The saying “what a difference a year makes” appears to be a decent thesis when gauging how things are going on the economic and supply chain fronts in 2015.

Coming off of 2014, which in many ways is viewed as a banner year for freight, it appears that some tailwinds have firmly kicked in, as 2015 enters its official homestretch, according to Rosalyn Wilson, senior business analyst at Parsons, and author of the Council of Supply Chain Management Professionals (CSCMP) Annual State of Logistics (SOL) Report at last week’s CSCMP Annual Conference in San Diego. The SOL report is sponsored by Penske Logistics.

Looking back at 2014, Wilson explained that the U.S. economy was on very solid ground, with consistent levels of new job creation, income increased, inflation growth was low to moderate, and gas prices tumbled.

“There was a real belief that when gas prices fell, we would see a dramatic increase in the amount of money that consumers were willing to spend in terms of retail sales, but what happened was the savings rate went up instead of consumers spending that money,” said Wilson.

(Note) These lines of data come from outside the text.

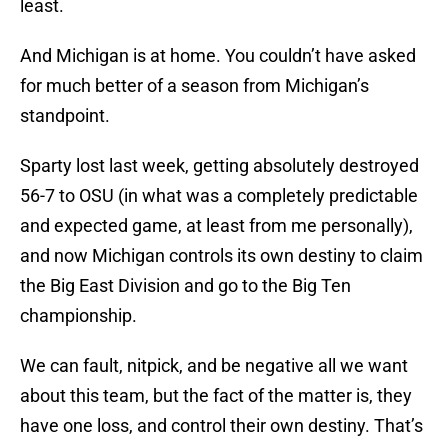
least.
And Michigan is at home. You couldn’t have asked
for much better of a season from Michigan’s
standpoint.
Sparty lost last week, getting absolutely destroyed
56-7 to OSU (in what was a completely predictable
and expected game, at least from me personally),
and now Michigan controls its own destiny to claim
the Big East Division and go to the Big Ten
championship.
We can fault, nitpick, and be negative all we want
about this team, but the fact of the matter is, they
have one loss, and control their own destiny. That’s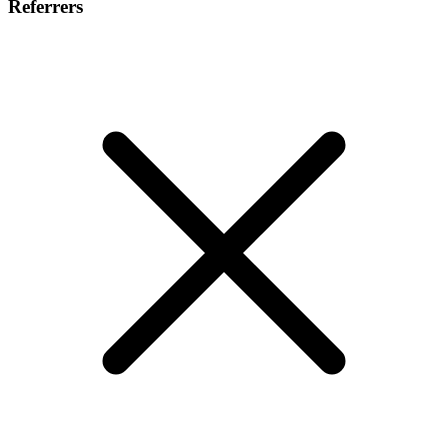
Referrers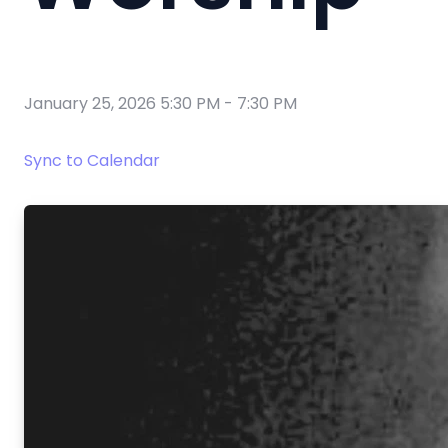
January 25, 2026 5:30 PM
-
7:30 PM
Sync to Calendar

With a slow economic recovery intact over the last five years, Wilson said that freight shipments have been similar over the last five years, although they were down in August, which she said is a departure from what has occurred in the past.

That is due, to an extent, to current shipper inventory levels as they plan for working through the holiday season.

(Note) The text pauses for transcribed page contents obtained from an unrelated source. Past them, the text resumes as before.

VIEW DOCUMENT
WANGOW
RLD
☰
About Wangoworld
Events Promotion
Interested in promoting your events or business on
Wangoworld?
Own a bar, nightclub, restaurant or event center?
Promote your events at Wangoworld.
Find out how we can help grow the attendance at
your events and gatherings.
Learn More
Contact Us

“One major thing we are seeing globally is that new orders are way down from eight-to-ten percent, but order backlog is up,” she said. “And for a lot of companies…I think what we are going to see over the next couple of months is not a lot of tremendous growth for new orders while waiting to see that backlog work its way through the system. That means we may see a slight dip in freight levels with inventory still high. For the rest of the year, I think we will see mostly flat growth, with maybe a little bump because of holiday sales, but we will not see any tremendous growth between now and the end of the year. The end of the year will be similar to how it has been the last three years; I really don’t see any difference.”

For 2015 on a year-to-date basis, Wilson observed how second quarter GDP growth is now estimated to come in at 3.7 percent, adding that the Institute of Supply Management’s key manufacturing index, known as the PMI, has slid in recent months while still showing slow growth. What’s more, she pointed out that the current inventory-to-sales ratio of 1:7 is roughly double where it was compared to a year ago.

And she noted how import levels are increasing, while exports are lagging, due largely to weak economic growth, coupled with the high value of the U.S. dollar relative to other currencies.

“My read on things is that things will be slower as we end the year, but they are still much better when compared to recent years, and despite the fact that there are numerous headwinds that we are going to have to face that are not within our control, like the global markets, we certainly do have control of what we are going to do about our inventory or are considering what to do about our inventory,” she said. “I think we still need to see the kind of sustained growth we had last year and this year before we see an increase in rates, but I do think the increases in costs everyone is facing are going to have an effect on decision-making for rates.”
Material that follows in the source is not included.